Really `Risky' Times

by George F. Will
Copyright 1998 The Washington Post Company
Reprinted with permission of
The Washington Post (January 11, 1998)


Americans probably watch the networks' evening newscasts with eyes as dull and lifeless as oysters on the half shell. The news Americans receive is that they are trapped in a tightening vise of risks.

Recently a network newscast (NBC's, but the three are alike, for reasons we shall come to) began with stories about Sonny Bono's accident and the risks of skiing. (Should helmets be mandatory?) There also was a story about the risks of "our everyday lives" -- "even the simplest activities can be more dangerous than you may think." (Odds of "getting cancer from an average number of X-rays, one in 700. Your odds of dying in a home accident are one in 130; a car accident, one in 60.") There was good news on the risk front -- a report that middle-aged men who eat certain kinds of fish once a week "can cut their heart attack risk in half." But the broadcast included bad news germane to that good news: The obligatory story of impending environmental calamity concerned "alarming new information about the state of the seas," which are "now very much at risk."

Just another day of journalism in this risky time.

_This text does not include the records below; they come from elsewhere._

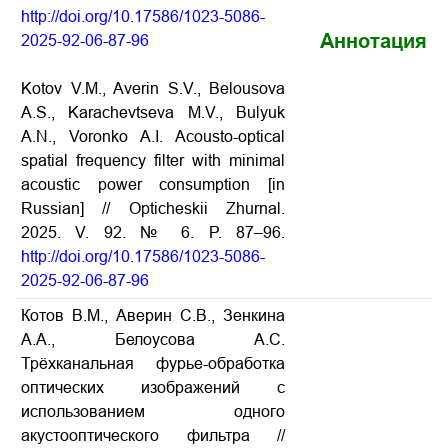
http://doi.org/10.17586/1023-5086-
Аннотация
2025-92-06-87-96
Kotov V.M., Averin S.V., Belousova
A.S., Karachevtseva M.V., Bulyuk
A.N., Voronko A.I. Acousto-optical
spatial frequency filter with minimal
acoustic power consumption [in
Russian] // Opticheskii Zhurnal.
2025. V. 92. № 6. P. 87–96.
http://doi.org/10.17586/1023-5086-
2025-92-06-87-96
Котов В.М., Аверин С.В., Зенкина
А.А., Белоусова А.С.
Трёхканальная фурье-обработка
оптических изображений с
использованием одного
акустооптического фильтра //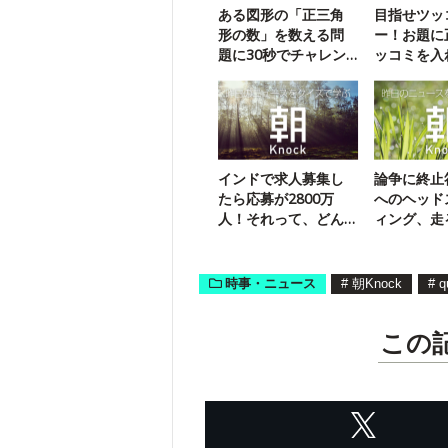
ある図形の「正三角
目指せツッ
形の数」を数える問
ー！お題に
題に30秒でチャレン
ッコミを入
ジ！
【超インテ
インドで求人募集し
論争に終止
たら応募が2800万
へのヘッド
人！それって、どん
ィング、走
な仕事？
い？遅い？
時事・ニュース
#
朝Knock
#
q
この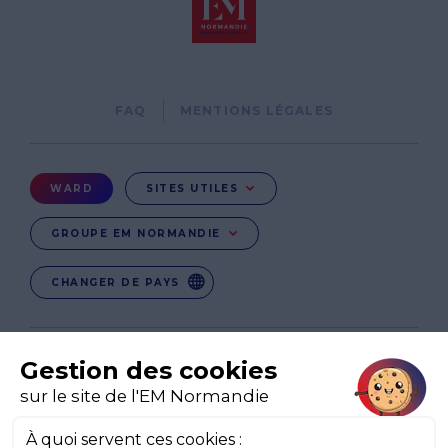
Pied
FAQ
MENTIONS LÉGALES
de
page
Menu
WARD
SITES UTILES
Ward
GROUPE EM NORMANDIE
CHANGER DE PAYS
EN
EN-IE
EN-IN
CO-UK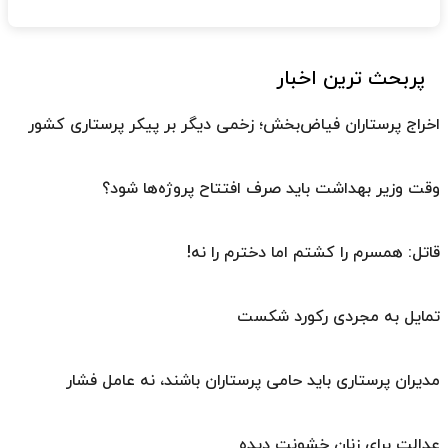
پربحث ترین اخبار
اخراج پرستاران فیاض‌بخش؛ زخمی دیگر بر پیکر پرستاری کشور
وقت وزیر بهداشت باید صرف افتتاح پروژه‌ها شود؟
قاتل: همسرم را کشتم اما دخترم را نه!
تمایل به مجردی رکورد شکست
مدیران پرستاری باید حامی پرستاران باشند، نه عامل فشار
عدالت برای زنان خشونت دیده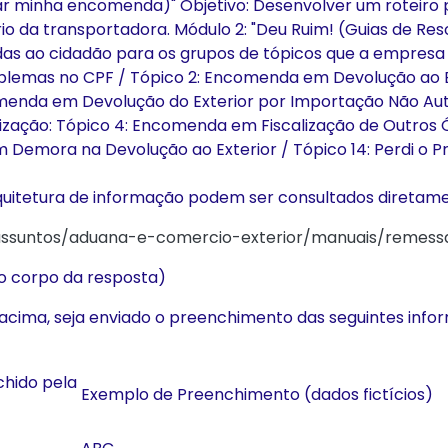
 minha encomenda)" Objetivo: Desenvolver um roteiro prá
 da transportadora. Módulo 2: "Deu Ruim! (Guias de Res
adas ao cidadão para os grupos de tópicos que a empresa
Problemas no CPF / Tópico 2: Encomenda em Devolução ao
menda em Devolução do Exterior por Importação Não Auto
lização: Tópico 4: Encomenda em Fiscalização de Outros Ó
Demora na Devolução ao Exterior / Tópico 14: Perdi o P
rquitetura de informação podem ser consultados diretame
/assuntos/aduana-e-comercio-exterior/manuais/remess
no corpo da resposta)
s acima, seja enviado o preenchimento das seguintes in
chido pela
Exemplo de Preenchimento (dados fictícios)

Of course there never has been a safer time (the biggest recent risk-reduction was the dissolution of the Soviet Union); tomorrow almost certainly will be safer than today; many of today's risks can be minimized by routine urban wariness (stay out of the very few neighborhoods where the vast majority of violent crimes occur) and other forms of prudence (do not gather cash from an ATM at 2 a.m.); some risks result from demanded conveniences (e.g., ATMs); some risks are substantially optional (AIDS, coronary heart disease and lung cancer, among other afflictions, are largely results of behavior well-known to be risky); some risks are coveted consumption goods (skiing vacations at Aspen or Tahoe); some risks (driving small "fuel efficient" cars) are encouraged by "progressive" public policies; other risks are encouraged by pork-barrel politics (federally subsidized insurance encourages people to build homes where the insurance market tells them not to build, such as on flood plains, and artificial, meaning politically influenced, prices for many things, from grazing land to dairy products, encourage Americans to consume unhealthy amounts of fat in red meat, cheese and other things); the elderly are increasingly at risk of suffering many afflictions because medicine has radically reduced the risk of dying earlier from other afflictions (pneumonia) . . .

Rational worrying is a learned skill. (White-knuckle fliers land in Los Angeles, sigh with relief, and relax in cabs that were last inspected at Studebaker dealerships and are driven in rush hour traffic by strangers driven by strange demons.) Rational worrying requires weighing two primary variables, the probability of an event and the magnitude of that event. Living next to a nuclear plant involves a minuscule likelihood of a large disaster. Driving to the grocery store in this era of road rage -- that is worrisome.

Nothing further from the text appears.